The primary difference is that instead of submitting each draw call manually (instanced or non-instanced, indexed or non-indexed), draw calls are instead packed into a GPU buffer which gets bound to the GL_DRAW_INDIRECT_BUFFER target before drawing. This means that instead of submitting multiple draw commands in a row, we instead submit every draw call that’s currently in the bound GPU buffer at once.

This is where the option of parallelizing the draw command generation comes into play. Since OpenGL doesn’t actually do anything with the draw command buffer until we bind it and submit it, multiple threads can write data to the buffer ahead of time before we synchronize and draw. The rendering thread will always submit the draw commands, but multiple threads can write to the draw command buffer before this happens.
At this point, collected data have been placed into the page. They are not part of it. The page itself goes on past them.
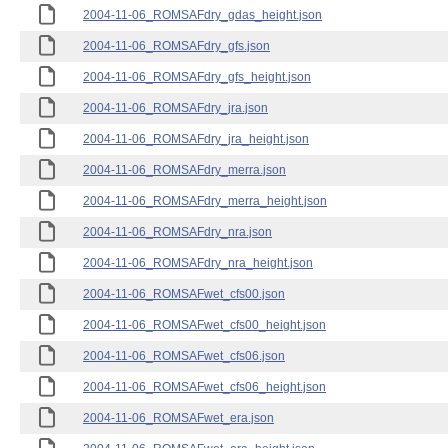
2004-11-06_ROMSAFdry_gdas_height.json
2004-11-06_ROMSAFdry_gfs.json
2004-11-06_ROMSAFdry_gfs_height.json
2004-11-06_ROMSAFdry_jra.json
2004-11-06_ROMSAFdry_jra_height.json
2004-11-06_ROMSAFdry_merra.json
2004-11-06_ROMSAFdry_merra_height.json
2004-11-06_ROMSAFdry_nra.json
2004-11-06_ROMSAFdry_nra_height.json
2004-11-06_ROMSAFwet_cfs00.json
2004-11-06_ROMSAFwet_cfs00_height.json
2004-11-06_ROMSAFwet_cfs06.json
2004-11-06_ROMSAFwet_cfs06_height.json
2004-11-06_ROMSAFwet_era.json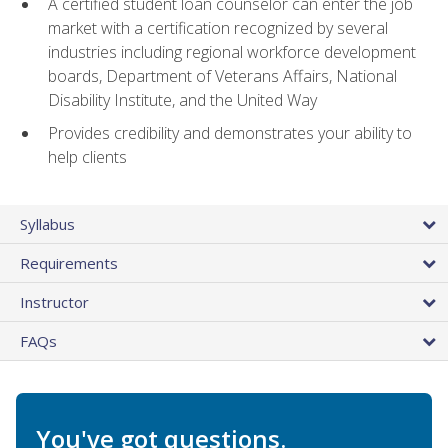
A certified student loan counselor can enter the job
market with a certification recognized by several
industries including regional workforce development
boards, Department of Veterans Affairs, National
Disability Institute, and the United Way
Provides credibility and demonstrates your ability to
help clients
Syllabus
Requirements
Instructor
FAQs
You've got questions.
Another important thing is that the GL_DRAW_INDIRECT_BUFFER is backed by GPU memory and can be used like a regular SSBO. This means you can pass it into a compute shader and have it manipulate the draw commands directly. The GPU can now generate its own work!

Summary:

Multiple threads or the GPU can write to a draw command buffer
The rendering thread synchronizes and submits the commands in the buffer with a single API call.

A Look At The API

There are two functions which we will be dealing with when it comes to MDI:

void glMultiDrawArraysIndirect(
    GLenum mode,
    const void *indirect,
    GLsizei drawcount,
    GLsizei stride
);

void glMultiDrawElementsIndirect(
    GLenum mode,
    GLenum type,
    const void *indirect,
    GLsizei drawcount,
    GLsizei stride
);

The difference between them is that the first performs non-indexed multi-draw while the second perforns indexed multi-draw.

Parameters

mode	GL_POINTS, GL_LINE_STRIP, GL_LINE_LOOP, GL_LINES, GL_LINE_STRIP_ADJACENCY, GL_LINES_ADJACENCY, GL_TRIANGLE_STRIP, GL_TRIANGLE_FAN, GL_TRIANGLES, GL_TRIANGLE_STRIP_ADJACENCY, GL_TRIANGLES_ADJACENCY, and GL_PATCHES
type	GL_UNSIGNED_BYTE, GL_UNSIGNED_SHORT, or GL_UNSIGNED_INT depending on the underlying type of the bound element buffer
indirect	Interpreted as a byte offset into the currently bound GL_DRAW_INDIRECT_BUFFER to start reading data
drawcount	Number of draw commands in the buffer currently bound to GL_DRAW_INDIRECT_BUFFER.
stride	Byte offset between the end of one draw command and the start of the next. If 0, the data in the draw command buffer is tightly packed. If greater than 0 then the structure contains extra data that the application plans to use but OpenGL needs to skip over.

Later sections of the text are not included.